1970'lerde ve 1980'lerde işçi sendikalarının daha talepkar olduğunu söyledi. Ancak bunun nedeni, Japon ekonomisinin bu kadar hızlı ve istikrarlı bir hızla büyümesiydi.Bu nedenle, Yamada'ya göre, her bahar işçi sendikaları ve yönetim arasındaki yıllık şantö ücret müzakereleri, ücret artışları için gerçekten güçlü bir araç olarak çalışmadı.

"Bence ücretleri yükseltmek için etkili bir yöntem olarak şönto sistemini yeniden inşa etmenin zamanı geldi," dedi.

Yamada, Japon işçi sendikalarının daha fazla pazarlık gücü elde etmek için Avrupa'daki gibi endüstri çapında işbirliğini güçlendirmesi gerektiğini söyledi.

Sendika üyeleri ayrıca, işçiler için beceriler geliştirmek ve dijitalleşme gibi iş trendlerine ayak uydurmak için endüstri çapında çaba sarf etmek için birlikte çalışabilirler.

İşgücü piyasasında akışkanlığı teşvik etmek, ücretleri artırmak için başka bir yaklaşımdır.

Birçok Japon işçinin gerçekten iş değiştirmediği ve işverenlerin işçileri kovmasının zor olduğu göz önüne alındığında, Kanda, hükümetin ve şirketlerin mümkünse işçileri ek işlere teşvik etmesi gerektiğini söyledi.

“Bu onlara (ana işlerini sürdürürken) deneme fırsatları verecek.

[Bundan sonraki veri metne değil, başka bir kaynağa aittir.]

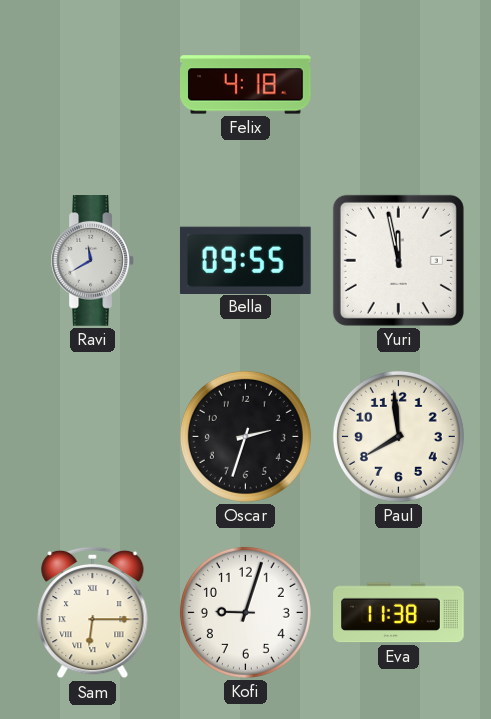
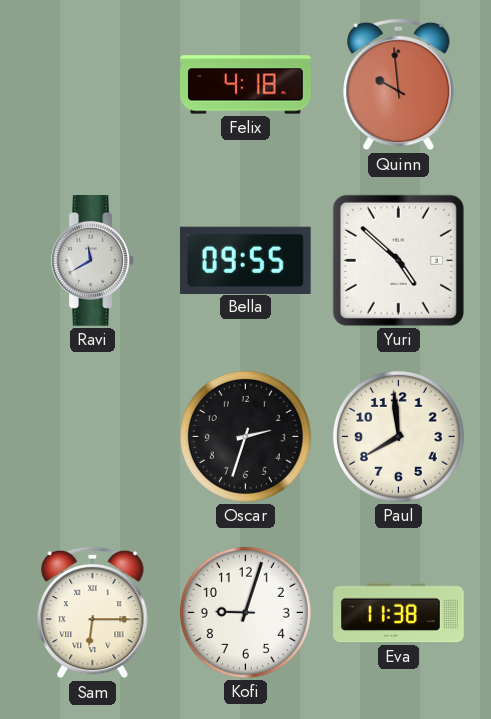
Quinn: none -> 9:59
Yuri: 11:58 -> 4:52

Ek iş olarak çalıştıkları şirketlerin daha uygun olduğu ortaya çıkarsa, o zaman bir vardiya yapabilirler” dedi.

“Tele çalışma son zamanlarda daha yaygın hale geldiğinden, işe gidip gelme alanlarının dışında da şirketler için çalışabilirler” diye ekledi.

Ancak şimdi, yıllarca süren deflasyonun ardından, Japonya'da fiyatların yükselmesine de neden olan küresel enflasyon dalgası, sonunda Japon şirketlerini ücretleri artırmaya sevk edebilir.

Yükselen emtia fiyatları ve enerji maliyetleri, Japon şirketlerini ürün ve hizmetlerinin fiyatlarını yükseltmeye zorluyor. Japonya'nın toptan satış fiyatı Aralık ayında yıllık bazda %8.5 artarak rekor ikinci en yüksek kazancı elde etti.

Başka bir açıdan bakıldığında, mevcut enflasyonist eğilim, Japon şirketlerinin deflasyonist zihniyetten kurtulması için bir fırsat olabilir. Yamada'ya göre, fiyat artışları daha fazla mal ve hizmete yayılmaya devam ederse, şirketlerin ücretleri artırması şart olacak.

Aksi takdirde hane halkı darbeye dayanamayacak” dedi.

Japonya'nın ücretleri neden artmıyor?